Horizontal semantic search. In the EPFL Graph paradigm, data sources are structured in the form of a graph⁽¹⁾. This allows data to be queried and analysed across different sources (i.e., horizontally). In addition, the EPFL Graph data pipeline uses Natural Language Processing (NLP) algorithms to semantically interconnect different sources of text, such as course descriptions, lecture slides and publication abstracts. This allows users to search for people and academic content through concept search. For example, a user can search for “quantum computing” on Graph Search and instantly get a panorama of what is happening at EPFL in that area, such as courses teaching quantum computing, people working on the subject (or other closely related subjects) and publications available on the subject.

⁽¹⁾ Note that a graph, in the context of this project, refers to the mathematical domain of graph theory, which studies the structure and properties of networks.

Recommendations using Machine Learning (ML). In addition to the interconnected data provided by the knowledge graph, the EPFL Graph data pipeline uses machine learning to generate data-driven recommendations to the EPFL community. For example, students studying for a course can get recommendations for video lectures from other courses (which also teach the same concepts), and researchers can get recommendations related to other researchers at EPFL working on similar topics.

Future developments

EPFL Graph is a tool for the entire community of EPFL. The goal is to make it useful to as many people as possible, including students, researchers, professors and upper management. Over the next year, we will collect feedback from the community, and focus on leveraging machine learning to provide useful data-driven recommendations to EPFL users in the domains of education, research and technology transfer.

In our development roadmap, we are considering features such as:

Education.

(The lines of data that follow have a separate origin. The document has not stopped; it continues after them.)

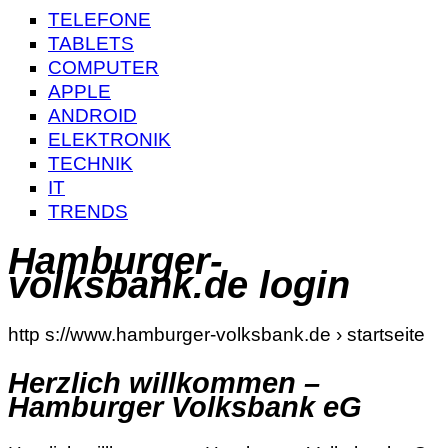
TELEFONE
TABLETS
COMPUTER
APPLE
ANDROID
ELEKTRONIK
TECHNIK
IT
TRENDS
Hamburger-
volksbank.de login
http s://www.hamburger-volksbank.de › startseite
Herzlich willkommen –
Hamburger Volksbank eG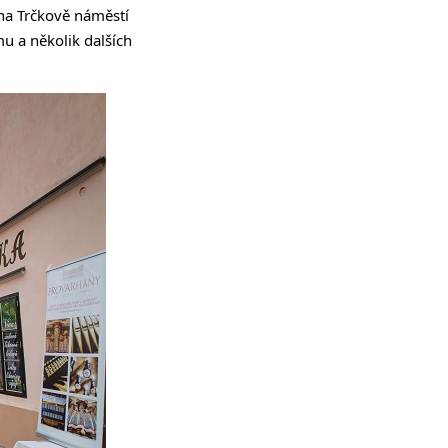
na Trčkově náměstí
u a několik dalších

ML-powered lecture recommendations for students, and “learning paths” that allow students to optimally learn a selected concept. Also, provide content recommendations that help educate students in the scientific foundations, technology, and economics of climate science, as well as the statistical foundations of Artificial Intelligence;

Research. Identify opportunities for cross-disciplinary research, and provide matchmaking functionalities for researchers in areas such as Tech-4-Climate, Tech-4-Health (e.g., neurotechnology, computational neurosciences, personalised medicine, AI for public health), and AI-4-Science (e.g., quantum sciences, structural and synthetic biology, theoretical informatics, experimental sciences);

Tech-transfer. Track and evaluate the venture capital and startup funding environment, e.g., by visualising and forecasting investment trends. Provide matchmaking functionalities that connect EPFL labs (and researchers who wish to create a startup company) to potential investors.

History of the project

EPFL Graph didn’t start as a top-down project. It was developed organically as a result of a research collaboration between the Center for Digital Education (under the leadership of Patrick Jermann) and the CHILI Lab of Prof. Pierre Dillenbourg—in particular, while studying how people approach online learning, and how the use of MOOCs affects the performance of EPFL students.

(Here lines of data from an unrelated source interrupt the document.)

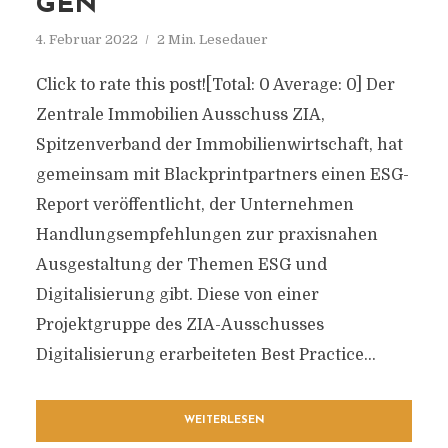
GEN
4. Februar 2022
2 Min. Lesedauer
Click to rate this post![Total: 0 Average: 0] Der
Zentrale Immobilien Ausschuss ZIA,
Spitzenverband der Immobilienwirtschaft, hat
gemeinsam mit Blackprintpartners einen ESG-
Report veröffentlicht, der Unternehmen
Handlungsempfehlungen zur praxisnahen
Ausgestaltung der Themen ESG und
Digitalisierung gibt. Diese von einer
Projektgruppe des ZIA-Ausschusses
Digitalisierung erarbeiteten Best Practice...
WEITERLESEN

To perform this research work, we faced the need to set up our own data infrastructure to collect data from multiple sources (MOOCs, IS-Academia, LDAP, Infoscience, etc). We quickly realised there was a problem of lack of data interoperability that prevented us from cross-analysing data from different EPFL departments.

We approached this problem with an algorithmic solution that culminated in the development of our own data pipeline, capable of ingesting and interconnecting multiple sources of institutional data, automatically, on a periodic basis.

Eventually, we opened up our unified database for other people at EPFL to use, and created a demo website that allows users to query the database using an intelligent search bar.

As people at EPFL began using this demo, realising it was useful to their work, and general interest in the project grew, EPFL upper management decided that EPFL Graph is a project of strategic importance to the institution.